Road Signs For Success

By Paula Lau

Imagine, if you will, the following scene…A sixty-something woman standing in a Baltimore park in Maryland.  In her hand she has two leashes attached to two very rambunctious pug dogs.  Suddenly one of the dog runs behind her and then swoops forward past her. The leash wraps around the back of her legs and in the most unkind way, she is swept off her feet. Next, a young woman huge with expected child jumps from a bench and runs to help the hapless woman. When she gets there she finds the woman with tears running down her face, but not with pain. The woman is laughing hysterically. That woman is my mother. My sister unwraps the dogs from around my mom and the two gather their dignity and walk back to the bench.

As Thanksgiving is upon us, I could think of no one better than my mother when it comes to someone who has modeled a thankful and joyful heart. Through the years she has consistently demonstrated the benefits of being thankful. Time and again, she’s encouraged me as well as countless others to look for the silver lining and to be thankful for the smallest things in life that we are given. As a result, I find my mother to be a woman who enjoys good health, lots of friends and energy. She uses that energy to travel, learn new things and be engaged in her community and family. 

And that is not surprising. Psychologists, Emmons and McCullough and others, have done extensive research on the quality of thankfulness. They report that people who keep a gratitude journal (recording weekly events, people, etc. they were thankful for) exercised more regularly, had fewer physical problems and were more happy about their lives in general than those who recorded weekly hassles and problems that had occurred. If you want to feel more alert, enthusiastic and determined, focus on the things that make you grateful. One interesting note was that those who kept gratitude journals were also more likely to report having helped someone else out and engaged in offering social support to others. We can also help our children to be more thankful as well by teaching them to bring to mind the things they are grateful for. Children who practice grateful thinking have more positive attitudes toward school and their families (Froh, Selfick & Emmons, 2008).
 
As Thanksgiving is upon us, no doubt many of you look back on the past year measuring both joys and sorrows. Life regularly dispenses both. With one hand life is given and with the other it is easily taken away. At times this uncertainty is unnerving, at other times exhilarating. As we train ourselves to be thankful for the smallest things our lives will be better, sometimes only incrementally, but better nonetheless.
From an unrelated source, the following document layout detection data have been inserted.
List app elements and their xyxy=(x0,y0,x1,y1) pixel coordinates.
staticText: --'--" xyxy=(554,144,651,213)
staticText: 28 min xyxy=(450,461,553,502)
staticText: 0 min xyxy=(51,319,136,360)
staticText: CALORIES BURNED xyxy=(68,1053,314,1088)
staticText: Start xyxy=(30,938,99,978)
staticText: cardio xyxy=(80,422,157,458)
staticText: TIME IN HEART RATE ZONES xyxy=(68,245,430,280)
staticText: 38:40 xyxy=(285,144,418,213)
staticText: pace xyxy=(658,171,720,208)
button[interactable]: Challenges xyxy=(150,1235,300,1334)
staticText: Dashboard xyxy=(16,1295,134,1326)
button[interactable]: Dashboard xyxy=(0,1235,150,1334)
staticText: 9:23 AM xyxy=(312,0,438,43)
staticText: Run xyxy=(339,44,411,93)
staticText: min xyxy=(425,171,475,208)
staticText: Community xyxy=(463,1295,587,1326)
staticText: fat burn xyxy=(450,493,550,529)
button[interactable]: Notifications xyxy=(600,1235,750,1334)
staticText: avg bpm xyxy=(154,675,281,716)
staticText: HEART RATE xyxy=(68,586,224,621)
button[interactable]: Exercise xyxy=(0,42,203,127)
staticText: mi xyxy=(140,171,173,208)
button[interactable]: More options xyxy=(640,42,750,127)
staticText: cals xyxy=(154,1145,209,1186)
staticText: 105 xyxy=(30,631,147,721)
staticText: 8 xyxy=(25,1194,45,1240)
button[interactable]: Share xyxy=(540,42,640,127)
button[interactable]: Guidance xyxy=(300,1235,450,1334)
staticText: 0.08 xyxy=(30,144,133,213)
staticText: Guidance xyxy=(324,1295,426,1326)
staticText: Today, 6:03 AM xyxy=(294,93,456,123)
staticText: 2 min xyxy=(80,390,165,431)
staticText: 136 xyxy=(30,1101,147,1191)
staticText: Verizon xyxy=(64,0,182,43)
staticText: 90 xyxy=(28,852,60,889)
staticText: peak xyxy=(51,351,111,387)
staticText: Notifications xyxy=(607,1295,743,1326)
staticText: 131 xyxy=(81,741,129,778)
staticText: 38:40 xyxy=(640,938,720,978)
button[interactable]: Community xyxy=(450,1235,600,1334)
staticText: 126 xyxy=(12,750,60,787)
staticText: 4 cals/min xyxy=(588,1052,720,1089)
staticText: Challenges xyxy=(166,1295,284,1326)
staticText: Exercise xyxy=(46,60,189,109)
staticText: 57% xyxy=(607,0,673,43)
In a book I read as a young girl, The Hiding Place by Corrie ten Boom, I learned a profound lesson on thankfulness. Corrie and her sister, Betsy, were imprisoned in a Nazi concentration camp for their role in helping Jews escape to freedom. At one point, the barracks they were sleeping in became overrun by fleas. The horrible jumping, biting pests were driving the inhabitants to distraction. Betsy encouraged them all to thank God for the fleas. In astonishment, the women all asked if she had lost her mind. How could they possibly be thankful for such a terrible thing? Betsy replied, “Haven’t you noticed? The guards do not come here and bother us because of the fleas.”

Thankfulness is an art we can all master no matter what our circumstances. Happy Thanksgiving.